The house seems large today. Just a few years after we got married Aileen and I bought the only house we could afford at the time—a little townhouse in an older neighborhood. We never left, never moved on, never traded up. It was big enough for our needs and we happily raised our children here. Though it often seemed too small, today it seems a bit too large. What use do we have for all these rooms? What good do they do just the two of us? It seems large today—large, empty, and kind of sad.
The dinner table seems large this evening. Some of our best family memories were made right here. We gathered around this table each evening to eat, to talk, to laugh, to read the Bible, to pray. In so many ways our family life revolved around this table. Five of us would sit here, often six if one of the children from the neighborhood was joining us. It was always just a bit tight as we sat elbow-to-elbow, our feet bumping and fighting for space underneath. But it seems large this evening with just two of us sitting here, just two of us sitting down at one end. It seems large, empty, and kind of sad.
The living room seems large tonight. You might think that would be impossible when our living room is so very small. We never could fit enough chairs in here to seat all of us at once. Someone would always have to sit on a lap or lie on the floor, or three would need to squeeze onto a mere loveseat. We read so many books here, books that transported us to Middle Earth or Narnia, to the Canadian east coast or the American prairies. So many books, so many stories, so many memories in so small a place. But this living room feels too large tonight—large, empty, and kind of sad.

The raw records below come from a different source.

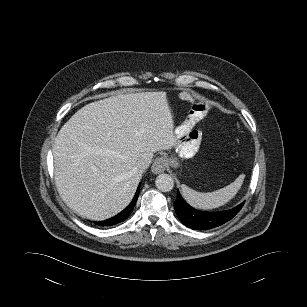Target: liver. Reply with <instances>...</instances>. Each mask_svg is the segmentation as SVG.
Returning <instances> with one entry per match:
<instances>
[{"label":"liver","instance_id":"6515ba94","mask_svg":"<svg viewBox=\"0 0 307 307\" xmlns=\"http://www.w3.org/2000/svg\"><path fill=\"white\" fill-rule=\"evenodd\" d=\"M165 92L121 94L79 109L55 138V182L62 200L82 217L105 220L132 200L155 152L176 145Z\"/></svg>","mask_w":307,"mask_h":307}]
</instances>
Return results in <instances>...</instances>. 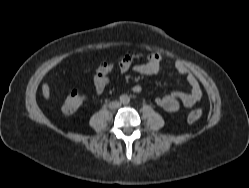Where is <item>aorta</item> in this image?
Wrapping results in <instances>:
<instances>
[{"mask_svg": "<svg viewBox=\"0 0 249 188\" xmlns=\"http://www.w3.org/2000/svg\"><path fill=\"white\" fill-rule=\"evenodd\" d=\"M120 102L124 105H127L130 102V97L126 94L120 96Z\"/></svg>", "mask_w": 249, "mask_h": 188, "instance_id": "1", "label": "aorta"}]
</instances>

It all seems large tonight—large, empty, and kind of sad. But my heart feels full tonight—full, pleased, and well satisfied, for each of our children is just where the Lord means for them to be. One is at college, the next step in her growth, the next stage of developing into who God has made her. One is at her home with her husband, happily settled into her new place, her new family, her new life. One is in heaven, in the safest and best of all places, the place we all most truly wish to be. And this little house was only ever meant to be temporary for our children, only ever meant to be the place in which we would prepare them, the place from which we would launch them into the world beyond, and the world beyond that.
I’ll go upstairs now and sit beside Aileen on that little loveseat. I’ll look at the empty table, gaze at the empty chairs, listen to the silence of an empty house and praise God for all the memories, all the blessings, all the sweet pleasures we experienced in this little house that, today at least, seems so large.